__Task to carry out__:
Return the lines beginning at the one that contains "ι κατοίκους για δωρεάν είσοδο στις" and running to the end of the records, exactly and with nothing else. Omit pictures.
::: Provided data :::
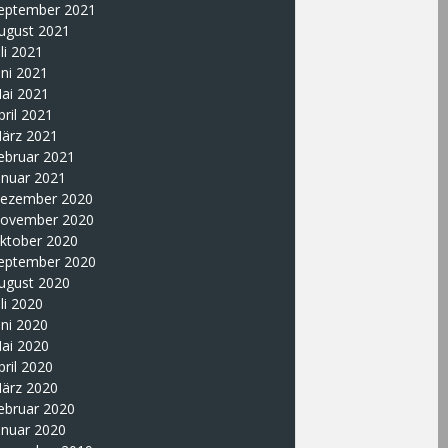
eptember 2021
ugust 2021
uli 2021
uni 2021
ai 2021
pril 2021
ärz 2021
ebruar 2021
anuar 2021
ezember 2020
ovember 2020
ktober 2020
eptember 2020
ugust 2020
uli 2020
uni 2020
ai 2020
pril 2020
ärz 2020
ebruar 2020
anuar 2020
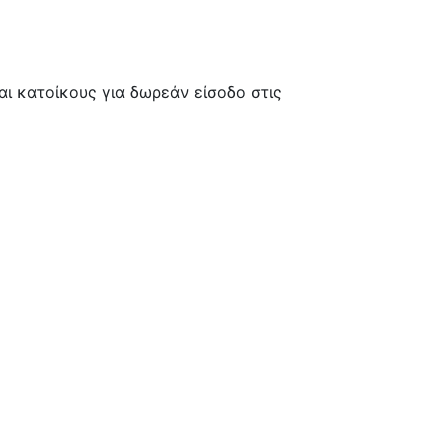
ι κατοίκους για δωρεάν είσοδο στις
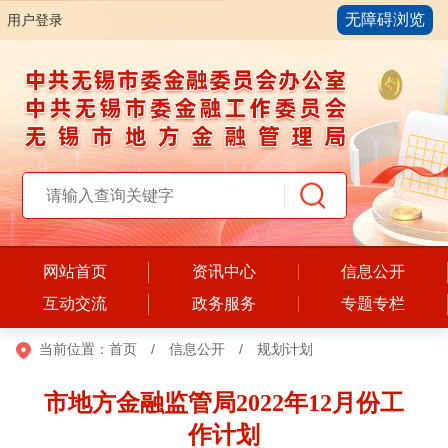
无障碍浏览
用户登录
网站首页
资讯中心
信息公开
互动交流
政务服务
专题专栏
当前位置：
首页
/
信息公开
/
规划计划
市地方金融监管局2022年12月份工
作计划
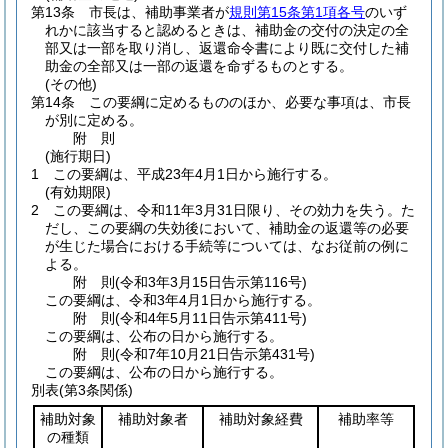
第13条
市長は、補助事業者が
規則第15条第1項各号
のいず
れかに該当すると認めるときは、補助金の交付の決定の全
部又は一部を取り消し、返還命令書により既に交付した補
助金の全部又は一部の返還を命ずるものとする。
(その他)
第14条
この要綱に定めるもののほか、必要な事項は、市長
が別に定める。
附
則
(施行期日)
1
この要綱は、平成23年4月1日から施行する。
(有効期限)
2
この要綱は、令和11年3月31日限り、その効力を失う。
た
だし、この要綱の失効後において、補助金の返還等の必要
が生じた場合における手続等については、なお従前の例に
よる。
附
則
(令和3年3月15日
告示第116号)
この要綱は、令和3年4月1日から施行する。
附
則
(令和4年5月11日
告示第411号)
この要綱は、公布の日から施行する。
附
則
(令和7年10月21日
告示第431号)
この要綱は、公布の日から施行する。
別表
(第3条関係)
補助対象
補助対象者
補助対象経費
補助率等
の種類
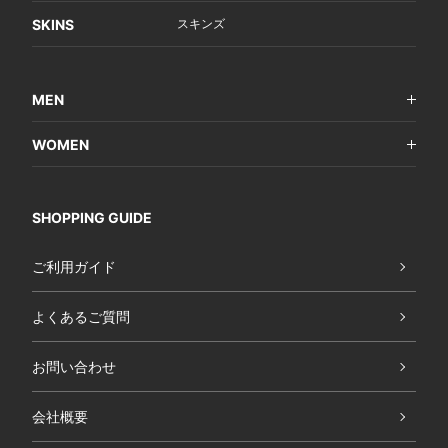
SKINS
スキンズ
MEN
WOMEN
SHOPPING GUIDE
ご利用ガイド
よくあるご質問
お問い合わせ
会社概要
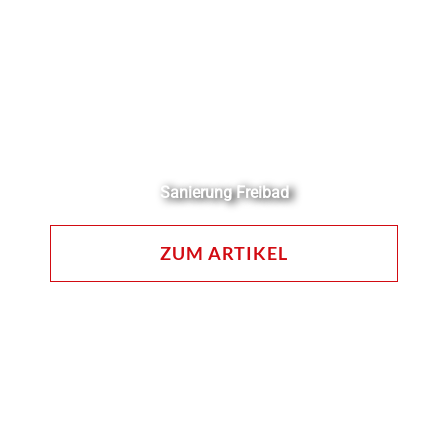
Sanierung Freibad
ZUM ARTIKEL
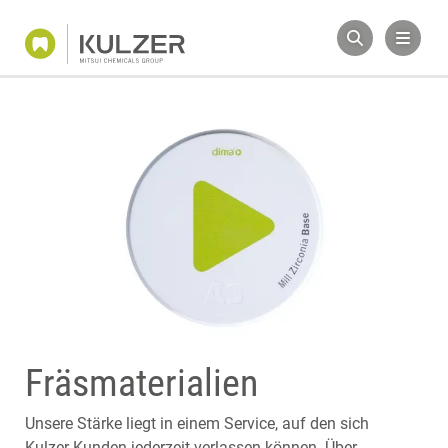
Fräsmaterialien
Unsere Stärke liegt in einem Service, auf den sich
Kulzer-Kunden jederzeit verlassen können. Über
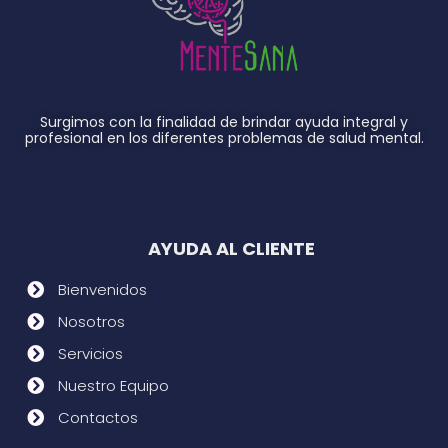
Surgimos con la finalidad de brindar ayuda integral y
profesional en los diferentes problemas de salud mental.
AYUDA AL CLIENTE
Bienvenidos
Nosotros
Servicios
Nuestro Equipo
Contactos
:::
__Answer space__:
ι κατοίκους για δωρεάν είσοδο στις
无障碍浏览
用户登录
网站首页
资讯中心
信息公开
互动交流
政务服务
专题专栏
当前位置：
首页
/
信息公开
/
规划计划
市地方金融监管局2022年12月份工
作计划
第13条
市長は、補助事業者が
規則第15条第1項各号
のいず
れかに該当すると認めるときは、補助金の交付の決定の全
部又は一部を取り消し、返還命令書により既に交付した補
助金の全部又は一部の返還を命ずるものとする。
(その他)
第14条
この要綱に定めるもののほか、必要な事項は、市長
が別に定める。
附
則
(施行期日)
1
この要綱は、平成23年4月1日から施行する。
(有効期限)
2
この要綱は、令和11年3月31日限り、その効力を失う。
た
だし、この要綱の失効後において、補助金の返還等の必要
が生じた場合における手続等については、なお従前の例に
よる。
附
則
(令和3年3月15日
告示第116号)
この要綱は、令和3年4月1日から施行する。
附
則
(令和4年5月11日
告示第411号)
この要綱は、公布の日から施行する。
附
則
(令和7年10月21日
告示第431号)
この要綱は、公布の日から施行する。
別表
(第3条関係)
補助対象
補助対象者
補助対象経費
補助率等
の種類
SKINS
スキンズ
MEN
WOMEN
SHOPPING GUIDE
ご利用ガイド
よくあるご質問
お問い合わせ
会社概要
Sanierung Freibad
ZUM ARTIKEL
Fräsmaterialien
Unsere Stärke liegt in einem Service, auf den sich
Kulzer-Kunden jederzeit verlassen können. Über
Surgimos con la finalidad de brindar ayuda integral y
profesional en los diferentes problemas de salud mental.
AYUDA AL CLIENTE
Bienvenidos
Nosotros
Servicios
Nuestro Equipo
Contactos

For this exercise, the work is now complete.